The self-admitted “father” of the Transportation Security Administration (TSA) is driving another nail in the coffin of his “bastard child.” But this time he has other House chairmen and subcommittee chairmen working with him.
Rep. John Mica (R-Fla.), who heads the House Transportation and Infrastructure Committee, and Rep. Darrell Issa (R-Calif.), who heads the Oversight and Government Reform Committee, ordered their Republican investigative staffs to review the performance of the much-maligned TSA.
Mica does not disguise his desire to eliminate the TSA in its present form and return to a lean, risk-based, adaptive agency responsible for analyzing intelligence, setting security standards and overseeing the nation’s transportation security structure.
“Unfortunately, the TSA has strayed from its security mission and mushroomed into a top-heavy bureaucracy that includes 3,986 headquarters staff, making $103,852 per year on average, and 9,656 administrators in the field,” he said. He noted that the agency has 65,000 employees and has spent $57 billion on numerous operational and technology failures.
“While we are safer today than we were 10 years ago, this is largely thanks to the vigilance of American citizens and passengers, the actions of flight crews and armed pilots, the addition of hardened cockpit doors and the assistance of foreign intelligence agencies,” Mica continued. “After 10 years, we cannot continue to rely on luck. It is time for reform.”
According to Issa, the agency has become “a backwards-looking dinosaur that seeks employees through pizza box advertising and struggles to detect actual terrorist threats.” The House investigators uncovered more than 25,000 security breaches in U.S. airports since 2001.
The report, entitled “A Decade Later: A Call for TSA Reform,” was released in mid-November at a press briefing at Ronald Reagan Washington National Airport.

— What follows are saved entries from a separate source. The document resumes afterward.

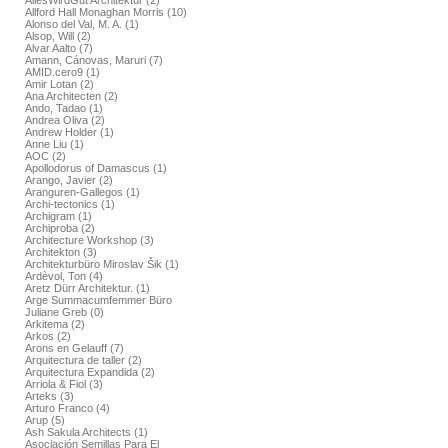
AllesWirdGut Architektur (2)
Allford Hall Monaghan Morris (10)
Alonso del Val, M. A. (1)
Alsop, Will (2)
Alvar Aalto (7)
Amann, Cánovas, Maruri (7)
AMID.cero9 (1)
Amir Lotan (2)
Ana Architecten (2)
Ando, Tadao (1)
Andrea Oliva (2)
Andrew Holder (1)
Anne Liu (1)
AOC (2)
Apollodorus of Damascus (1)
Arango, Javier (2)
Aranguren-Gallegos (1)
Archi-tectonics (1)
Archigram (1)
Archiproba (2)
Architecture Workshop (3)
Architekton (3)
Architekturbüro Miroslav Šik (1)
Ardèvol, Ton (4)
Aretz Dürr Architektur. (1)
Arge Summacumfemmer Büro
Juliane Greb (0)
Arkitema (2)
Arkos (2)
Arons en Gelauff (7)
Arquitectura de taller (2)
Arquitectura Expandida (2)
Arriola & Fiol (3)
Arteks (3)
Arturo Franco (4)
Arup (5)
Ash Sakula Architects (1)
Asociación Semillas Para El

The probe found that the agency suffers from mismanagement and failure.
“From the top down, the TSA is a troubled agency,” the congressional staffers said. “The TSA and its Administrator are buried within the Department of Homeland Security [DHS], along with 21 other agencies. Turnover in the position of TSA Administrator has been excessive, and too little priority has been placed on naming a new administrator when the position has become vacant.”
Mica wants to remove the TSA from the Department of Homeland Security and relocate it to the Department of Transportation. The report said the House Transportation Committee is preparing new legislation to reform TSA in accordance with the findings of the investigators, including an audit by a “qualified outside organization.”